● PROBLEM STATEMENT: For every entry below, give it back exactly and leave out any image.

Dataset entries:

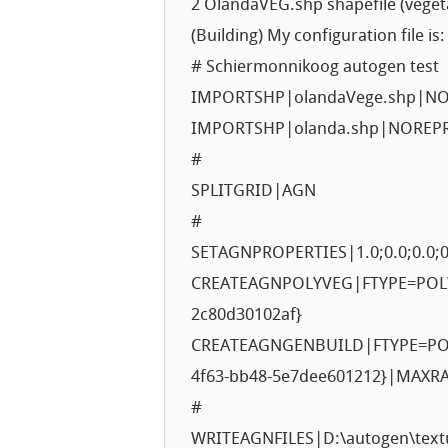
2 OlandaVEG.shp shapefile (veget
(Building) My configuration file is:
# Schiermonnikoog autogen test
IMPORTSHP|olandaVege.shp|N
IMPORTSHP|olanda.shp|NOREP
#
SPLITGRID|AGN
#
SETAGNPROPERTIES|1.0;0.0;0.0;0
CREATEAGNPOLYVEG|FTYPE=POLYG
2c80d30102af}
CREATEAGNGENBUILD|FTYPE=POL
4f63-bb48-5e7dee601212}|MAXR
#
WRITEAGNFILES|D:\autogen\text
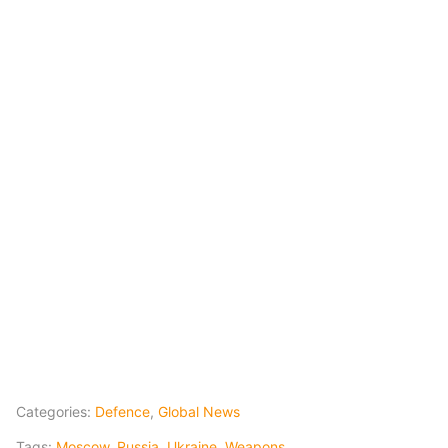
Categories:
Defence
,
Global News
Tags:
Moscow
,
Russia
,
Ukraine
,
Weapons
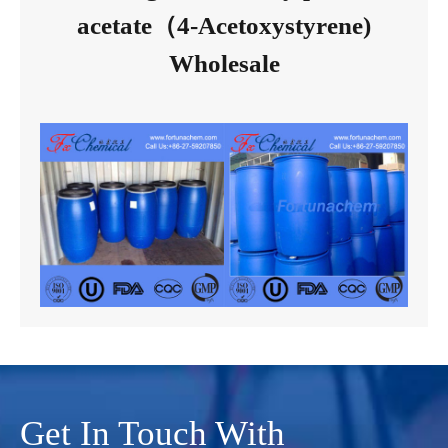
acetate（4-Acetoxystyrene)
Wholesale
Get In Touch With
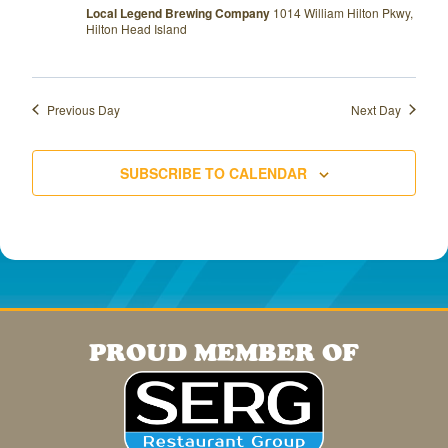
Local Legend Brewing Company
1014 William Hilton Pkwy,
Hilton Head Island
Previous Day
Next Day
SUBSCRIBE TO CALENDAR
PROUD MEMBER OF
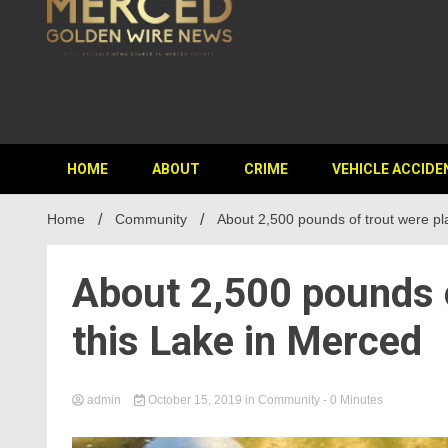
HOME
ABOUT
CRIME
VEHICLE ACCIDE
Home
Community
About 2,500 pounds of trout were pl
About 2,500 pounds o
this Lake in Merced
admin
October 15, 2019
in
Community
- 0 Minutes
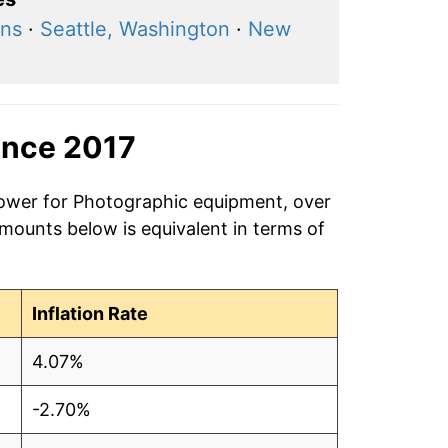
ons
·
Seattle, Washington
·
New
ince 2017
power for Photographic equipment, over
amounts below is equivalent in terms of
Inflation Rate
4.07%
-2.70%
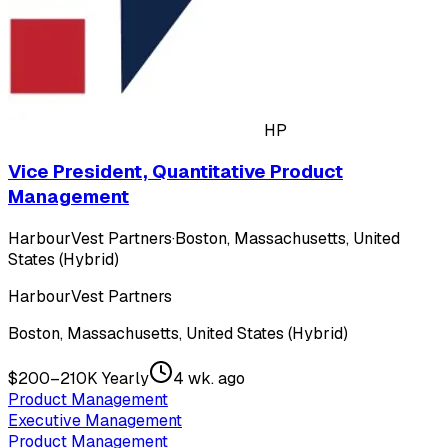
HP
Vice President, Quantitative Product
Management
HarbourVest Partners
·
Boston, Massachusetts, United
States (Hybrid)
HarbourVest Partners
Boston, Massachusetts, United States (Hybrid)
$200–210K Yearly
4 wk. ago
Product Management
Executive Management
Product Management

● ANSWER AREA:
2 OlandaVEG.shp shapefile (veget
(Building) My configuration file is:
# Schiermonnikoog autogen test
IMPORTSHP|olandaVege.shp|N
IMPORTSHP|olanda.shp|NOREP
#
SPLITGRID|AGN
#
SETAGNPROPERTIES|1.0;0.0;0.0;0
CREATEAGNPOLYVEG|FTYPE=POLYG
2c80d30102af}
CREATEAGNGENBUILD|FTYPE=POL
4f63-bb48-5e7dee601212}|MAXR
#
WRITEAGNFILES|D:\autogen\text
Categories:
Defence
,
Global News
Tags:
Moscow
,
Russia
,
Ukraine
,
Weapons
acetate（4-Acetoxystyrene)
Wholesale
Get In Touch With
Local Legend Brewing Company
1014 William Hilton Pkwy,
Hilton Head Island
Previous Day
Next Day
SUBSCRIBE TO CALENDAR
PROUD MEMBER OF
HOME
ABOUT
CRIME
VEHICLE ACCIDE
Home
Community
About 2,500 pounds of trout were pl
About 2,500 pounds o
this Lake in Merced
admin
October 15, 2019
in
Community
- 0 Minutes
ons
·
Seattle, Washington
·
New
ince 2017
power for Photographic equipment, over
amounts below is equivalent in terms of
Inflation Rate
4.07%
-2.70%
HP
Vice President, Quantitative Product
Management
HarbourVest Partners
·
Boston, Massachusetts, United
States (Hybrid)
HarbourVest Partners
Boston, Massachusetts, United States (Hybrid)
$200–210K Yearly
4 wk. ago
Product Management
Executive Management
Product Management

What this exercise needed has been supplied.